Starting at the first line of the entries, extract each line up to and including the one that contains "Read more [Read", but leave out the pictures.

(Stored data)
━━━━━━━━━━━━━━━━
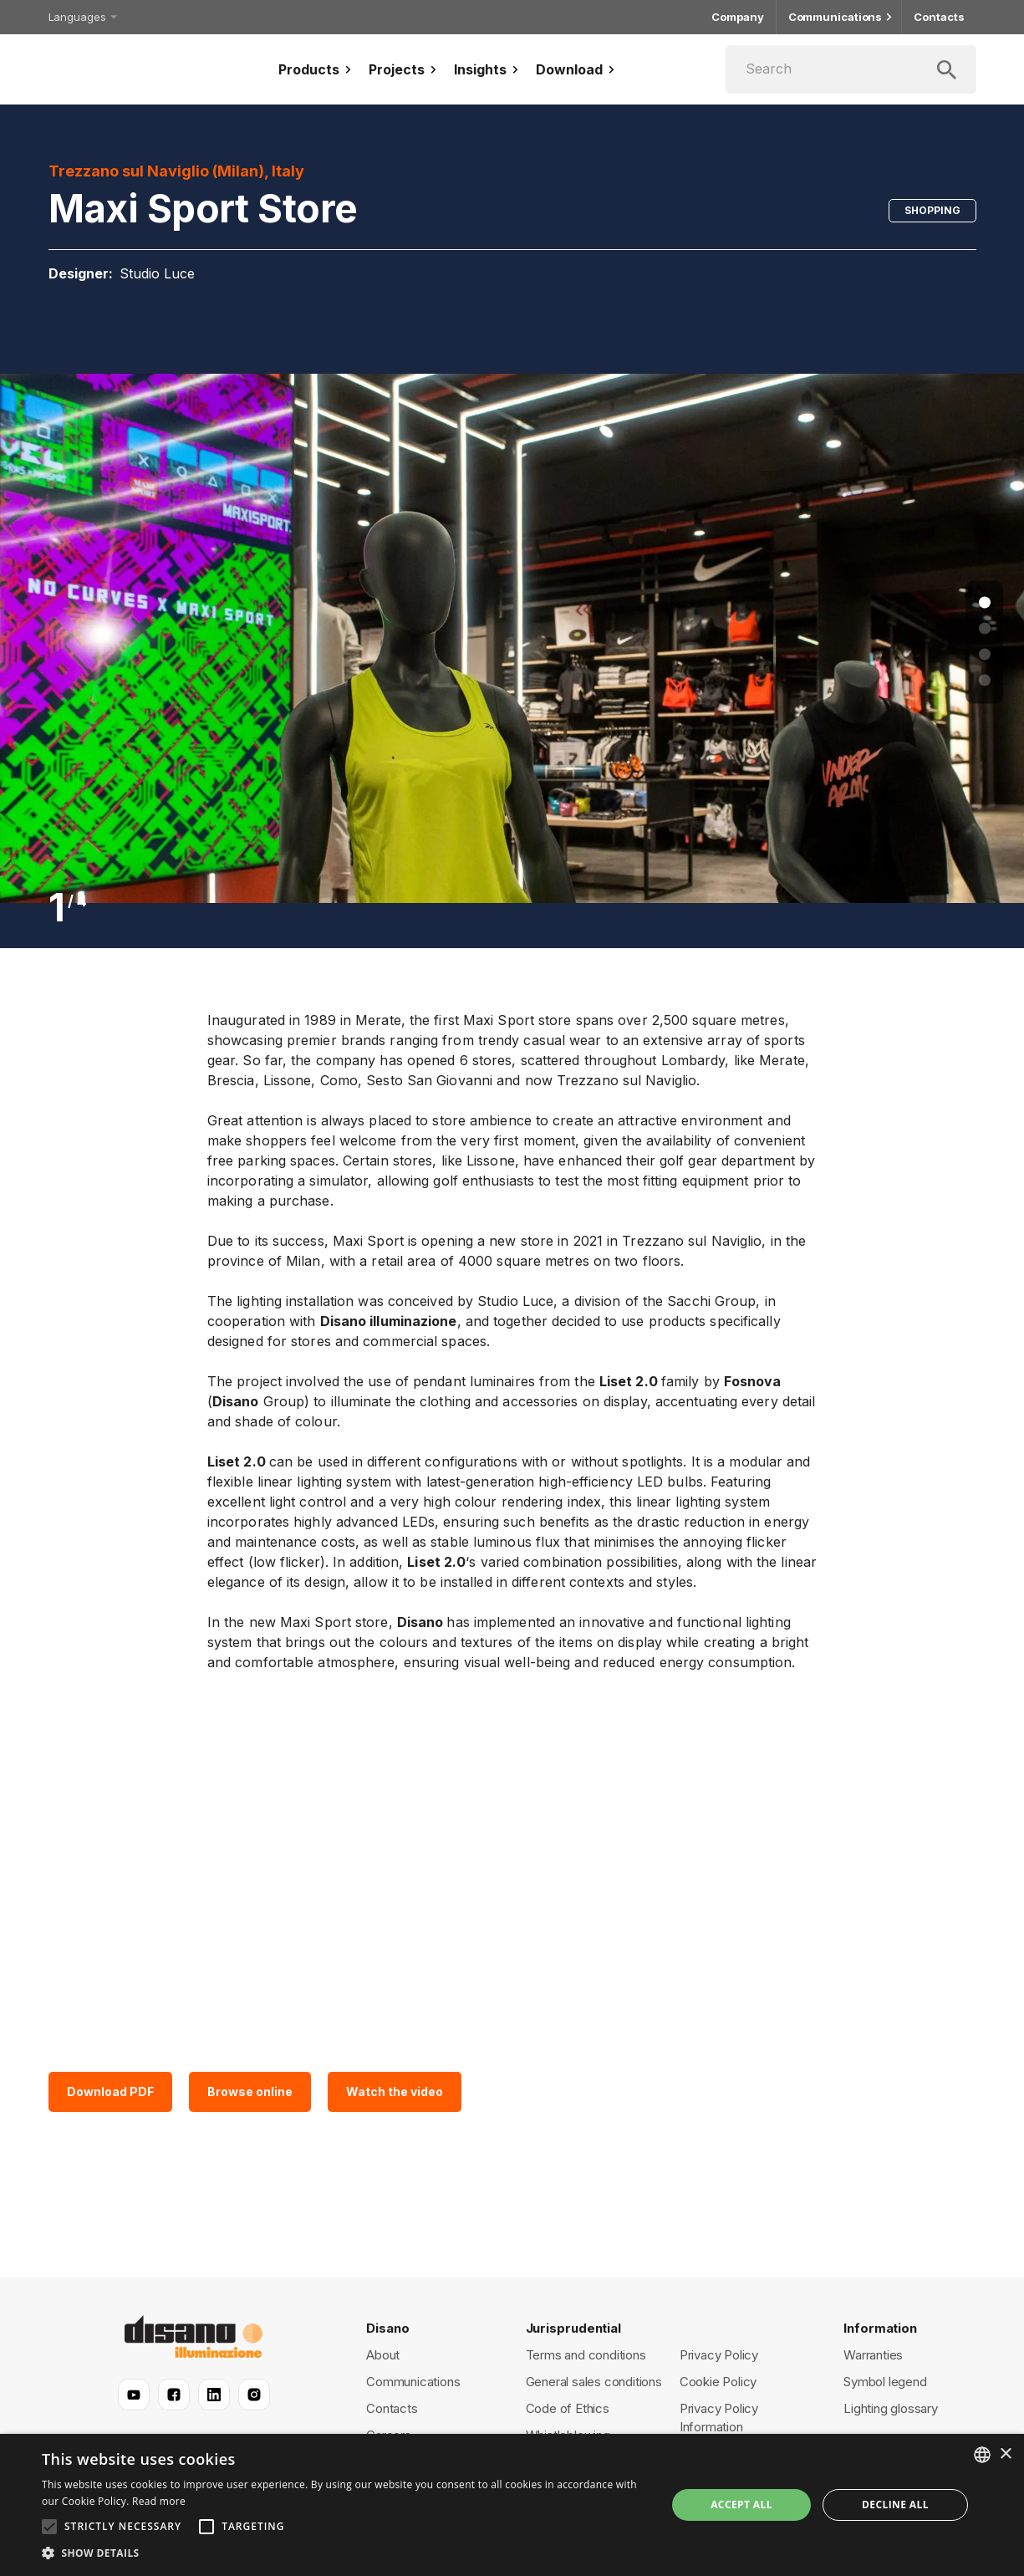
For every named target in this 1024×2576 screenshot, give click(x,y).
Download (577, 69)
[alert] (512, 2505)
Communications (839, 17)
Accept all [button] (741, 2504)
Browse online (250, 2092)
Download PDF (110, 2092)
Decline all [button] (895, 2504)
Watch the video (394, 2092)
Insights (488, 69)
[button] (345, 2553)
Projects (405, 69)
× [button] (1005, 2454)
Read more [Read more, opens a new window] (159, 2501)
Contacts (939, 17)
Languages (81, 16)
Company (737, 17)
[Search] (851, 69)
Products (316, 69)
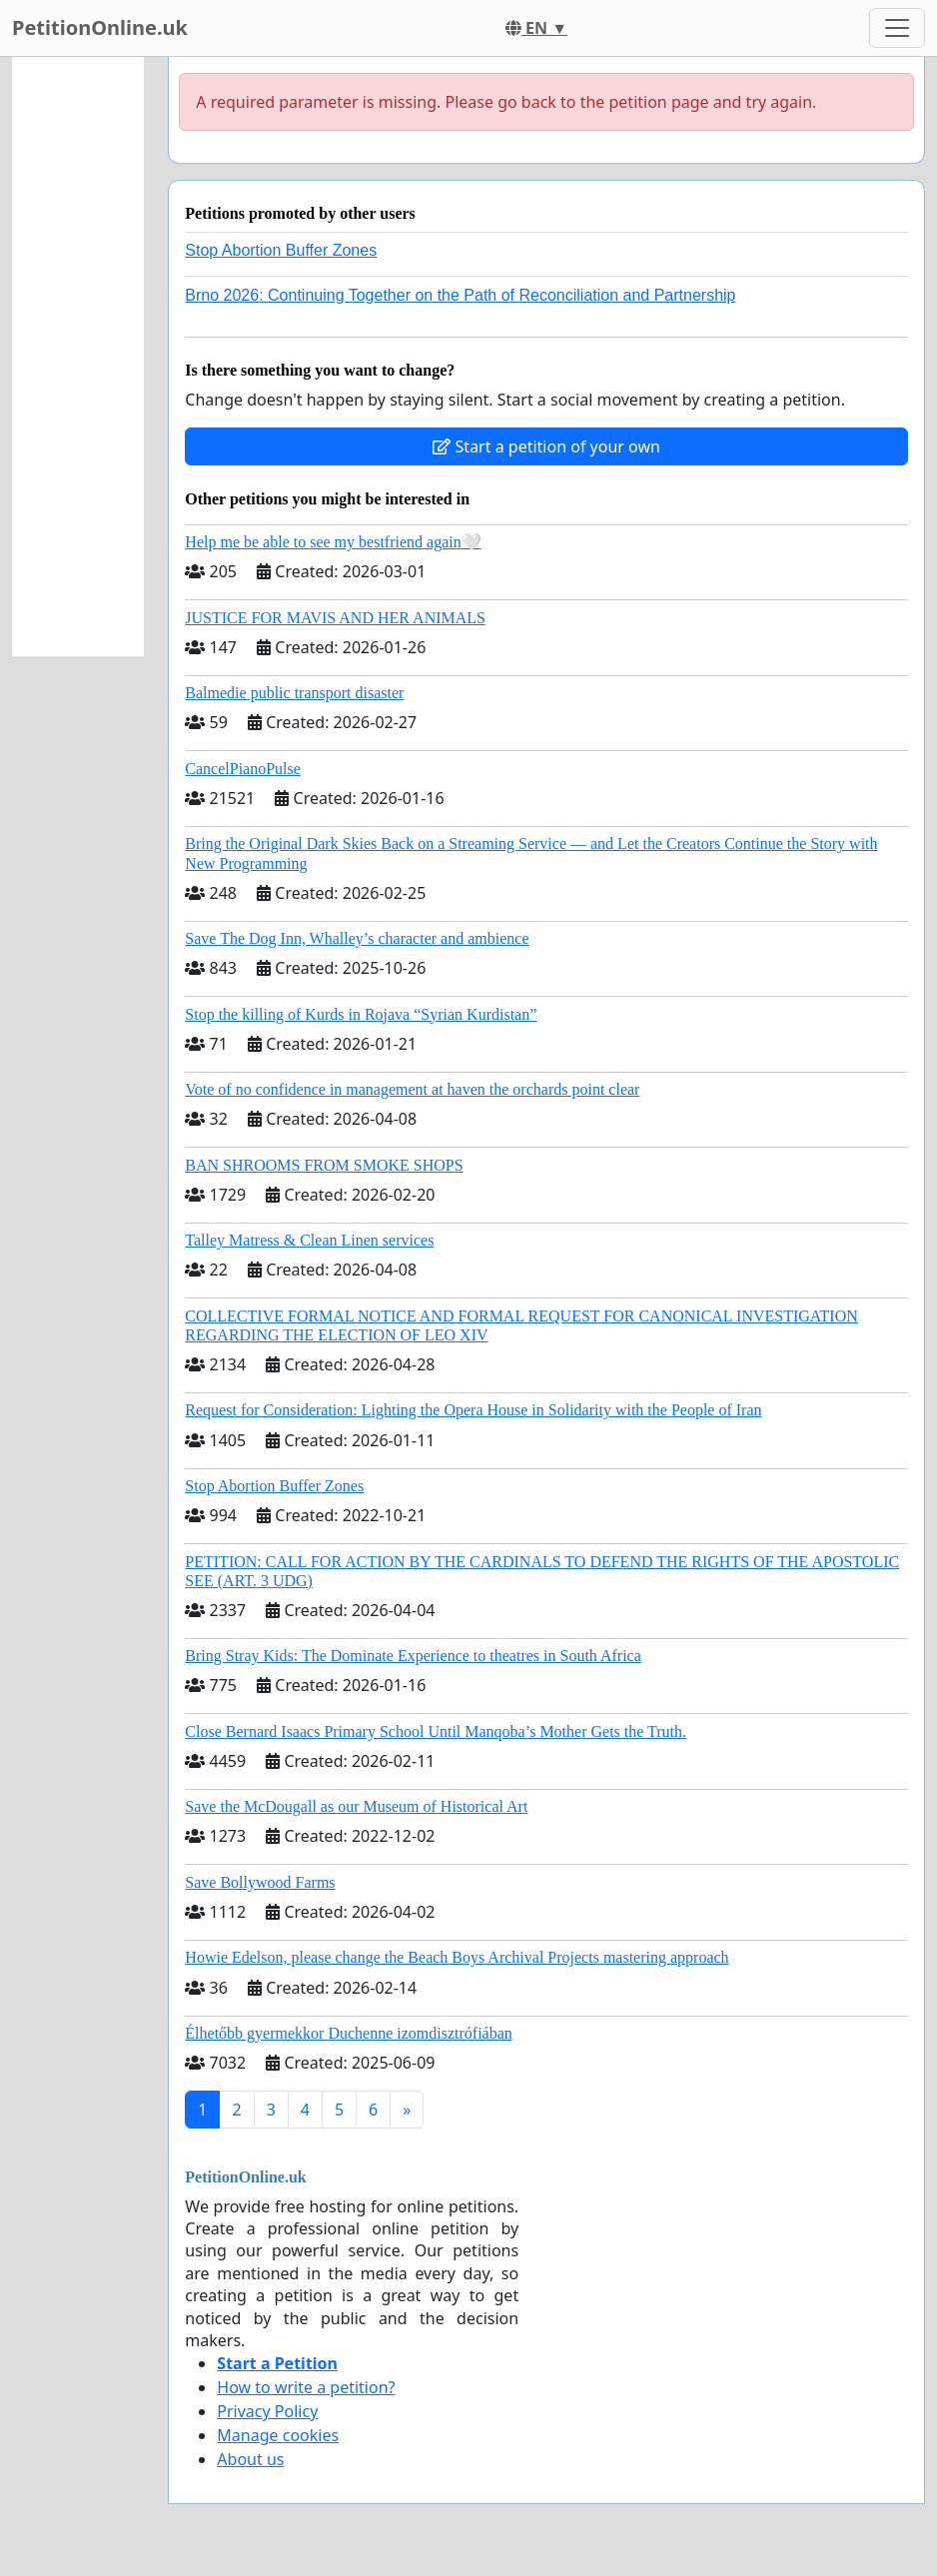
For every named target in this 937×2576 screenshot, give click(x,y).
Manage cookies (278, 2435)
━━━━━━━━━━━━━━━━
▸ **SOLUTION FOR THIS PROBLEM**:
For every named target in this 1024×2576 screenshot, give click(x,y).
Download (577, 69)
[alert] (512, 2505)
Communications (839, 17)
Accept all [button] (741, 2504)
Browse online (250, 2092)
Download PDF (110, 2092)
Decline all [button] (895, 2504)
Watch the video (394, 2092)
Insights (488, 69)
[button] (345, 2553)
Projects (405, 69)
× [button] (1005, 2454)
Read more [Read more, opens a new window] (159, 2501)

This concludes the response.